*** MATERIAL SHOWN ***

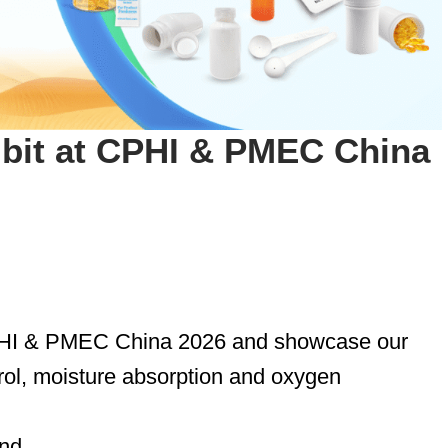
ibit at CPHI & PMEC China
CPHI & PMEC China 2026 and showcase our
rol, moisture absorption and oxygen
and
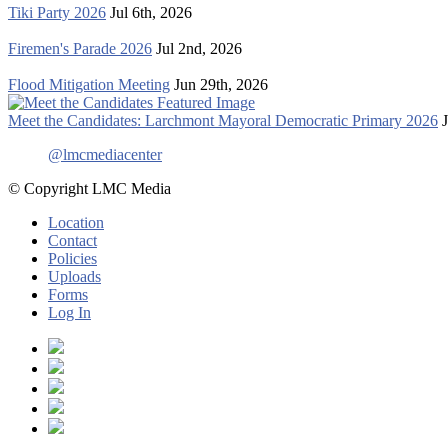
Tiki Party 2026
Jul 6th, 2026
Firemen's Parade 2026
Jul 2nd, 2026
Flood Mitigation Meeting
Jun 29th, 2026
Meet the Candidates: Larchmont Mayoral Democratic Primary 2026
@lmcmediacenter
© Copyright LMC Media
Location
Contact
Policies
Uploads
Forms
Log In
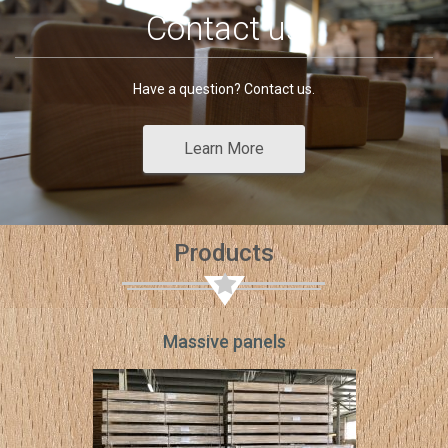
Contact us
Have a question? Contact us.
Learn More
Products
Massive panels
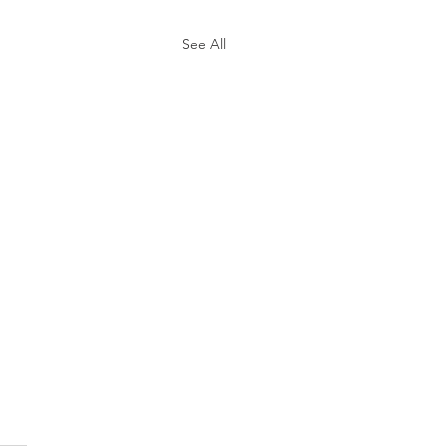
See All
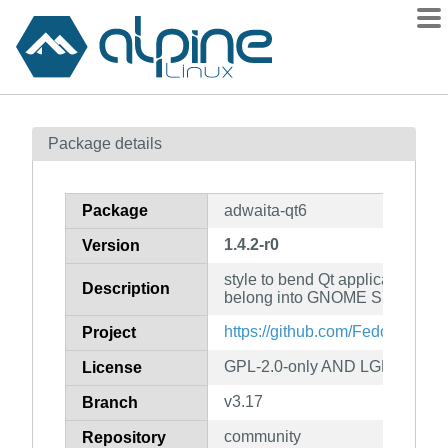
Packages
Package details
Contents
Flagged
Package
adwaita-qt6
How to flag
1.4.2-r0
Version
wiki
style to bend Qt applications to 
mirrors
Description
belong into GNOME Shell
gitlab
https://github.com/FedoraQt/adw
Project
git
GPL-2.0-only AND LGPL-2.1-on
License
v3.17
Branch
community
Repository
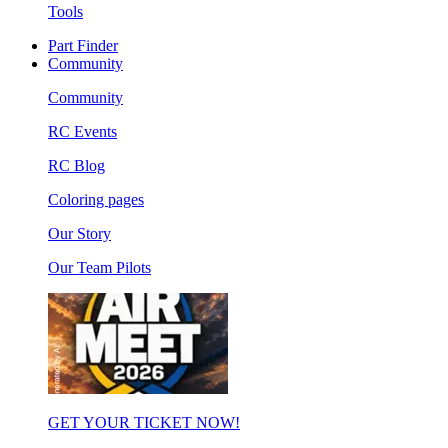
Tools
Part Finder
Community
Community
RC Events
RC Blog
Coloring pages
Our Story
Our Team Pilots
GET YOUR TICKET NOW!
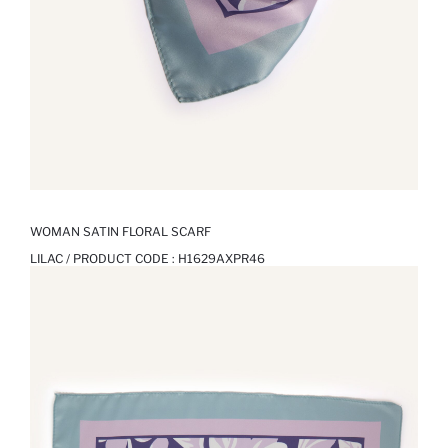
WOMAN SATIN FLORAL SCARF
LILAC / PRODUCT CODE :
H1629AXPR46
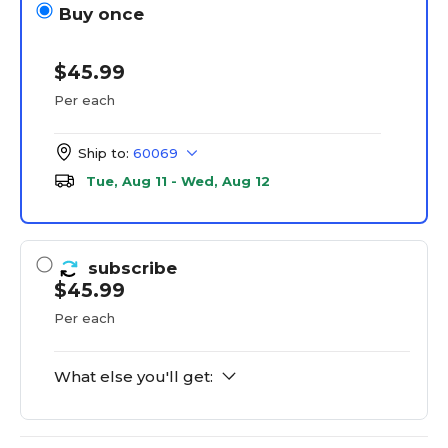
Buy once
$45.99
Per each
Ship to:
60069
Tue, Aug 11 - Wed, Aug 12
subscribe
$45.99
Per each
What else you'll get:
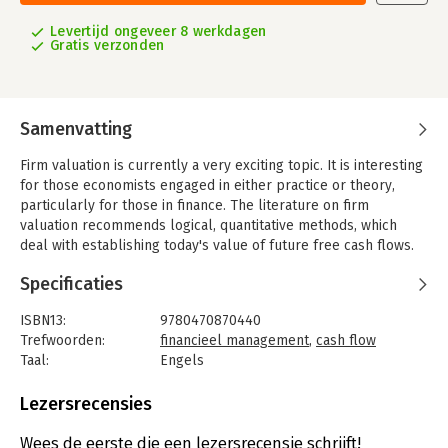
Levertijd ongeveer 8 werkdagen
Gratis verzonden
Samenvatting
Firm valuation is currently a very exciting topic. It is interesting
for those economists engaged in either practice or theory,
particularly for those in finance. The literature on firm
valuation recommends logical, quantitative methods, which
deal with establishing today's value of future free cash flows.
In this respect firm valuation is identical with the calculation of
Specificaties
the discounted cash flow, DCF. There are, however, different
coexistent versions, which seem to compete against each
ISBN13:
9780470870440
other. Entity approach and equity approach are thus
Trefwoorden:
financieel management
,
cash flow
differentiated. Acronyms are often used, such as APV (adjusted
Taal:
Engels
present value) or WACC (weighted average cost of capital),
Bindwijze:
gebonden
whereby these two concepts are classified under entity
Aantal pagina's:
178
Lezersrecensies
approach.
Uitgever:
John Wiley & Sons
Why are there several procedures and not just one? Do they
Druk:
1
Wees de eerste die een lezersrecensie schrijft!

*** End of MATERIAL SHOWN ***

#### TASK PROMPT:
Print all entries exactly, without images.

#### ANSWER SECTION:
ibit at CPHI & PMEC China
CPHI & PMEC China 2026 and showcase our
rol, moisture absorption and oxygen
and
Tiki Party 2026
Jul 6th, 2026
Firemen's Parade 2026
Jul 2nd, 2026
Flood Mitigation Meeting
Jun 29th, 2026
Meet the Candidates: Larchmont Mayoral Democratic Primary 2026
@lmcmediacenter
© Copyright LMC Media
Location
Contact
Policies
Uploads
Forms
Log In
Contact us
Have a question? Contact us.
Learn More
Products
Massive panels
See All
Packages
Package details
Contents
Flagged
Package
adwaita-qt6
How to flag
1.4.2-r0
Version
wiki
style to bend Qt applications to 
mirrors
Description
belong into GNOME Shell
gitlab
https://github.com/FedoraQt/adw
Project
git
GPL-2.0-only AND LGPL-2.1-on
License
v3.17
Branch
community
Repository
Tools
Part Finder
Community
Community
RC Events
RC Blog
Coloring pages
Our Story
Our Team Pilots
GET YOUR TICKET NOW!
WOMAN SATIN FLORAL SCARF
LILAC / PRODUCT CODE :
H1629AXPR46
Buy once
$45.99
Per each
Ship to:
60069
Tue, Aug 11 - Wed, Aug 12
subscribe
$45.99
Per each
What else you'll get:
Levertijd ongeveer 8 werkdagen
Gratis verzonden
Samenvatting
Firm valuation is currently a very exciting topic. It is interesting
for those economists engaged in either practice or theory,
particularly for those in finance. The literature on firm
valuation recommends logical, quantitative methods, which
deal with establishing today's value of future free cash flows.
In this respect firm valuation is identical with the calculation of
Specificaties
the discounted cash flow, DCF. There are, however, different
coexistent versions, which seem to compete against each
ISBN13:
9780470870440
other. Entity approach and equity approach are thus
Trefwoorden:
financieel management
,
cash flow
differentiated. Acronyms are often used, such as APV (adjusted
Taal:
Engels
present value) or WACC (weighted average cost of capital),
Bindwijze:
gebonden
whereby these two concepts are classified under entity
Aantal pagina's:
178
Lezersrecensies
approach.
Uitgever:
John Wiley & Sons
Why are there several procedures and not just one? Do they
Druk:
1
Wees de eerste die een lezersrecensie schrijft!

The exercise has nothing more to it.